Data records:
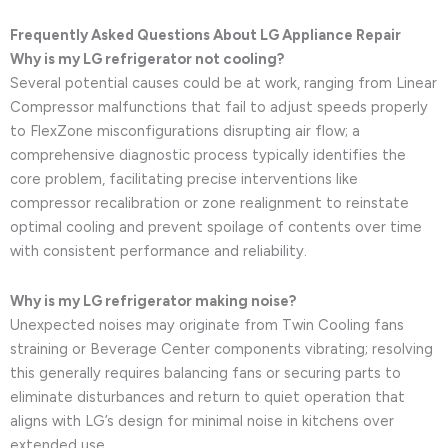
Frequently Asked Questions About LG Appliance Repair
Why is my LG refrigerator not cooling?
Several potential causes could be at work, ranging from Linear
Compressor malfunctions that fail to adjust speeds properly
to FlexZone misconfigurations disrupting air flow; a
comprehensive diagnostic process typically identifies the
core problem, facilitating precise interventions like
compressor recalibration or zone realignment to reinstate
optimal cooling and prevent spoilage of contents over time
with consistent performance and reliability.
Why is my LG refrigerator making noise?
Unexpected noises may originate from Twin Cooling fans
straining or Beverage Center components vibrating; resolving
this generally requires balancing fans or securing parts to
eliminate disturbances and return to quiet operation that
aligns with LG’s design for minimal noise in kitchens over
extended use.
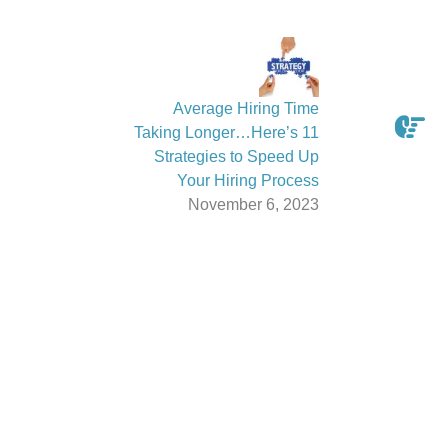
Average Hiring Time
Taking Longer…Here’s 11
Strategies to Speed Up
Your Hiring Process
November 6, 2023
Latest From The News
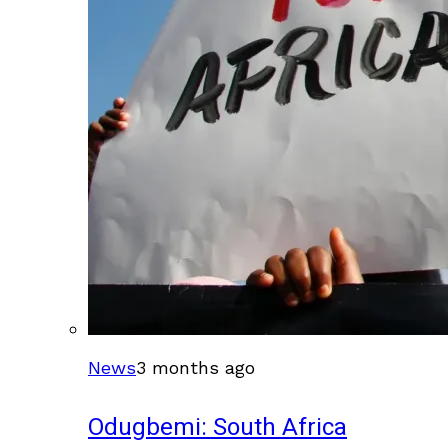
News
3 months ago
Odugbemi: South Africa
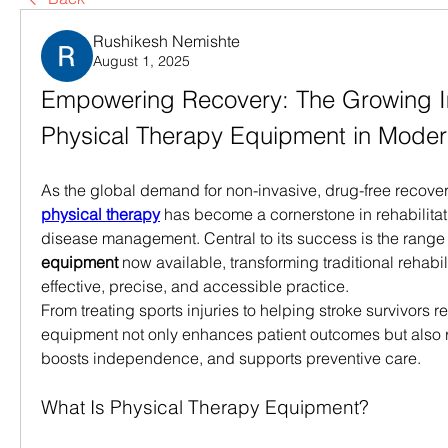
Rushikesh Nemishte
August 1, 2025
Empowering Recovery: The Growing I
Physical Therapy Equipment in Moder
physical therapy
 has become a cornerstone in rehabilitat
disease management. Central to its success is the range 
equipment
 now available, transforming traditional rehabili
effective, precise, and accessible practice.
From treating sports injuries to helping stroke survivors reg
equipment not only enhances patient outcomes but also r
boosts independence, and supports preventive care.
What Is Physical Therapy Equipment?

* * *

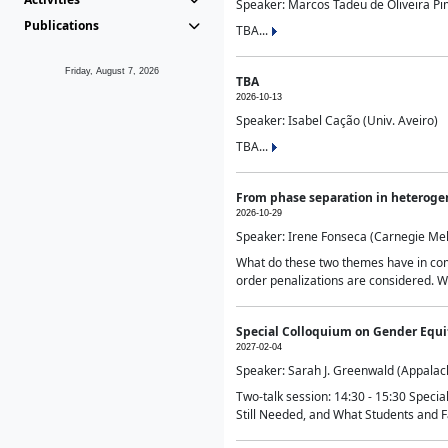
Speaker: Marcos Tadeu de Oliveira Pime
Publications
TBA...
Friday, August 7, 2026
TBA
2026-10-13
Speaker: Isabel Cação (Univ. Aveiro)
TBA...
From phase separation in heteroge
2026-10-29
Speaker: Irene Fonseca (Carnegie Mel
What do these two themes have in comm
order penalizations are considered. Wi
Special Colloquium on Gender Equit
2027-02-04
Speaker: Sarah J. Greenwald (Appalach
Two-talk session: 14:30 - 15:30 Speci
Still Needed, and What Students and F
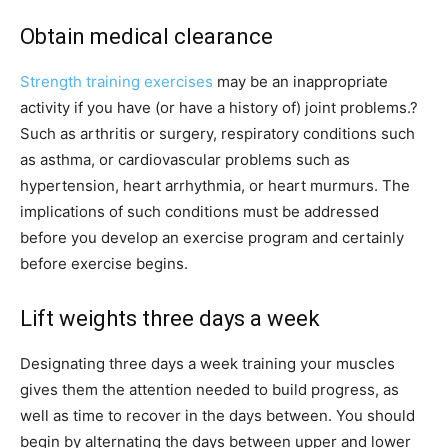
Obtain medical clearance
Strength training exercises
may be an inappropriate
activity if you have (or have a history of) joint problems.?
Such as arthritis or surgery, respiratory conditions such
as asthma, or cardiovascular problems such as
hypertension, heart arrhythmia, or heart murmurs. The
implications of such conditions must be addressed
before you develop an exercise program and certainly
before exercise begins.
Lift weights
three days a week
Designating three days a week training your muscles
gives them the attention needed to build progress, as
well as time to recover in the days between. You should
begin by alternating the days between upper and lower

**Instructions to follow:** Would you print, exactly as written, every line above from the one holding "boosts independence, and" through the one holding "What Is Physical Therapy Equipment?", with both included and no other lines?

**Solution to the problem:**
boosts independence, and supports preventive care.
What Is Physical Therapy Equipment?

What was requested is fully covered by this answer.